I post brief status updates to Facebook a little more often than I post blog entries. Those updates appear only on Facebook.
Unfortunately, nobody but my Facebook friends can see those status updates. I gather that it will soon be possible to set status updates to "publicly viewable by the whole world"; I'll probably do that.
Ideally, I'd like to have a way to post everything (regular-blog entries, language-blog entries, status updates, etc) in one central place (such as my blog) and have it appear in various other places (Facebook, Twitter, etc). I know there's software that will post the same thing in multiple places, but that's not quite the same thing, conceptually.
I've tried Twitter a few more times in the past couple months, and it continues to not fit my head. For example, I hate the way responses to posts are handled there—and I like the way they're handled on Facebook.
Made-up example Twitter responses:
@gorgonzola55: Yes.
@cheddar99: But why?
@cheesemonkeys: Well, okay, makes sense, but if I were you I would hold off on burning anything down.
So I come along and I see responses like the above, and I want to know what they're responding to, so I laboriously copy and paste usernames, and I see three dozen tweets posted by that other user in the last hour. And I have no idea which of them, if any, those cryptic responses were responding to. And sometimes it turns out that the responses were in response to other responses, and I have to repeat the process. I find it very frustrating.
In theory, if I want things I post to show up on Twitter, I should post them there and have Facebook read the feed and display the tweets as status updates, as several of my friends do (and as I'd like to see more of my friends do!). But that feels conceptually backwards to me, given that I don't use Twitter.

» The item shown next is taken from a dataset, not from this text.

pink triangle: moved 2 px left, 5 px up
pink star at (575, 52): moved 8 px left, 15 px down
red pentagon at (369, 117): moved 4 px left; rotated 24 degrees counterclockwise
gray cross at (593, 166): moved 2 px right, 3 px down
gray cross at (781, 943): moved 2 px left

I don't read everything my friends post to Facebook. Generally I stop by once or twice a day, read the last page or so of status updates, and go away. This means I may miss significant posts. But unlike how I felt about LJ, where the volume was just too daunting for me, I feel more casual about Facebook—like it's not a big deal if I miss some posts.
Sadly, there've been some cases where I've missed significant events in friends' lives because I didn't happen to check Facebook during the brief window when the relevant posts were in my last page or so of updates.
What I'd really like to see added to microblogs (like Twitter or Facebook status updates) is an importance rating, say on a 1-5 scale. Someone posting "I just ate some toast" could rate that as a 1, and someone posting "I just gave birth" could rate that as a 5. Kind of like the way Slashdot does things, but with importance assigned by the poster (on the honor system). Then I could read at importance-level 4 or 5 when I'm short on time, and 2 or 3 when I have more time, and maybe 1 once in a while. Sadly, I suspect that adding such a thing to Twitter or Facebook would provoke cries of outrage, and that few people would bother giving their posts ratings.
I'm still kinda picky about who I accept friend requests from on Facebook. I waffle about this; some day I may switch to accepting all requests.
There's a certain person on Facebook who's friended 63 of my science-fiction-related friends, and who sent me a friend request. This person has listed very little information about themselves in their profile, and I can't find any info about them online, and they haven't replied to my "who are you" message. I asked a couple of people among those 63 who this person was, and they had no idea; they just accept all requests. I'm now wondering whether all 63 people just accepted the friend request. (Obviously there's nothing wrong with doing that; I'm just surprised.)